Export MySQL Data to Parquet, CSV, or JSON Using ClickHouse
The clickhouse-local
tool makes it quick and easy to read data from MySQL and output the data into lots of different formats, including Parquet, CSV, and JSON. We are going to:
- Use the
mysql
table function to read the data - Use the
INTO OUTFILE _filename_ FORMAT
clause and specify the desired output format
The clickhouse-local
tool is a part of the ClickHouse binary. Download it using the following:
curl https://clickhouse.com/ | sh
Export MySQL to Parquet
The mysql
table function creates a table based on the results of a query sent to a MySQL instance. For example:
SELECT *
FROM
mysql(
'localhost:3306',
'my_sql_database',
'my_sql_table',
'user',
'password'
);
We can pipe the output of this query to a file using INTO OUTFILE
. Use FORMAT
to specify the format of the file to be created.
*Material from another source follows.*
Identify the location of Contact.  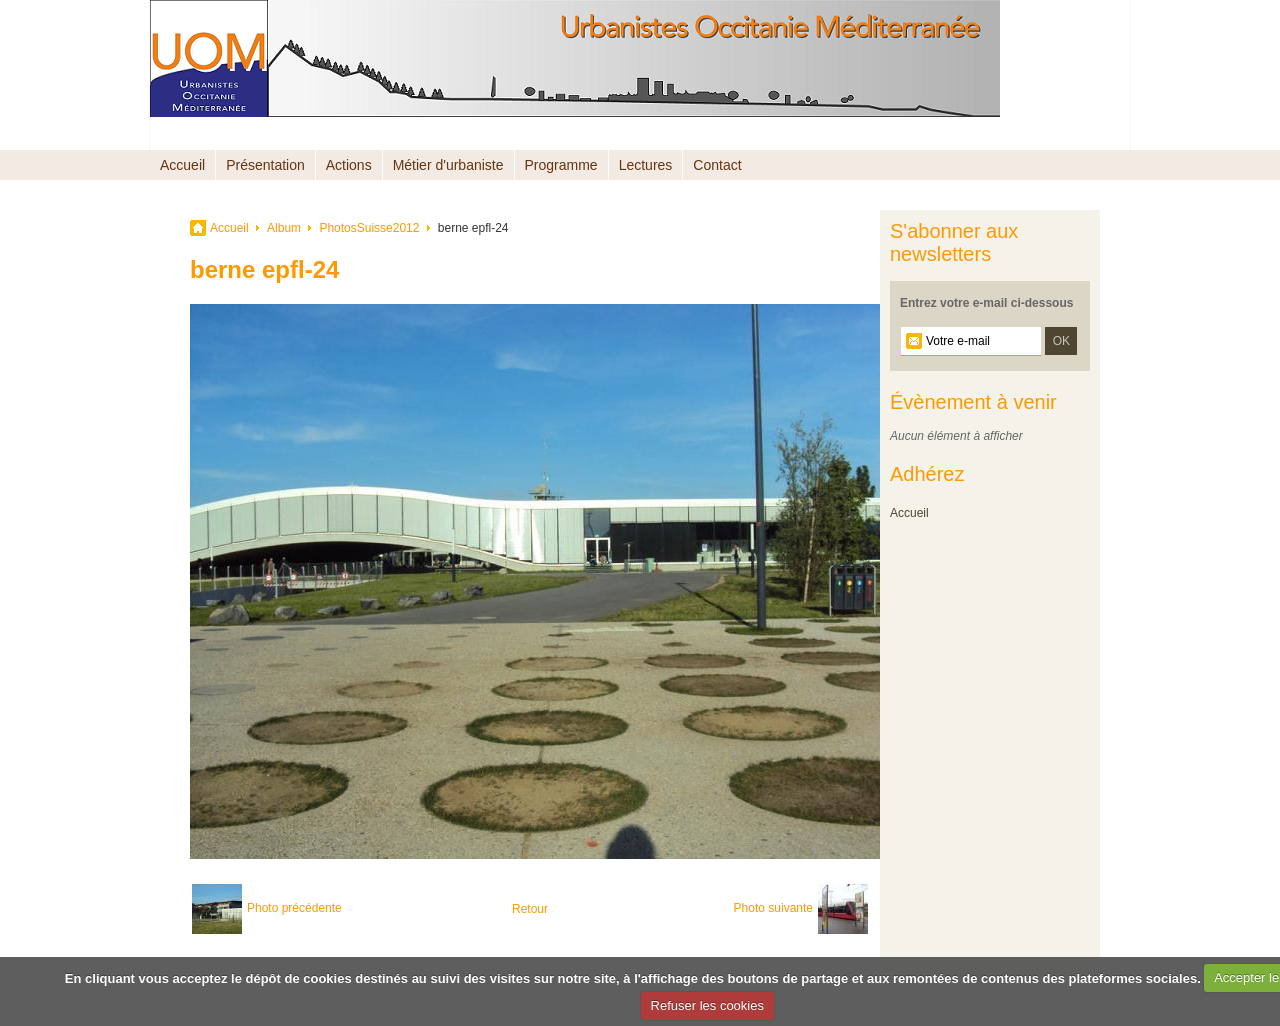 (717, 165).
Let's grab the entire contents of a MySQL table, and send its contents to a Parquet file:
./clickhouse local -q "SELECT * FROM
mysql(
'localhost:3306',
'my_sql_database',
'my_sql_table',
'user',
'password'
)
INTO OUTFILE 'my_output_file.parquet'"
Because the name of the output file has a .parquet
extension, ClickHouse assumes we want the Parquet format, so notice we omitted the FORMAT Parquet
clause.
Export MySQL to CSV
It's the same as for Parquet, except this time we use a .csv
extension on the filename. ClickHouse will realize we want a comma-separated output and that's how the data will be written to the file:
./clickhouse local -q "SELECT * FROM
mysql(
'localhost:3306',
'my_sql_database',
'my_sql_table',
'user',
'password'
)
INTO OUTFILE 'my_output_file.csv'"
Export MySQL to JSON
To go from MySQL to JSON, just change the extension on the filename to jsonl
or ndjson
:
./clickhouse local -q "SELECT * FROM
mysql(
'localhost:3306',
'my_sql_database',
'my_sql_table',
'user',
'password'
)
INTO OUTFILE 'my_output_file.ndjson'"
It's impressive how simple yet powerful the clickhouse-local
tool really is. You can easily read data from a database like MySQL and output it into all types of different output formats.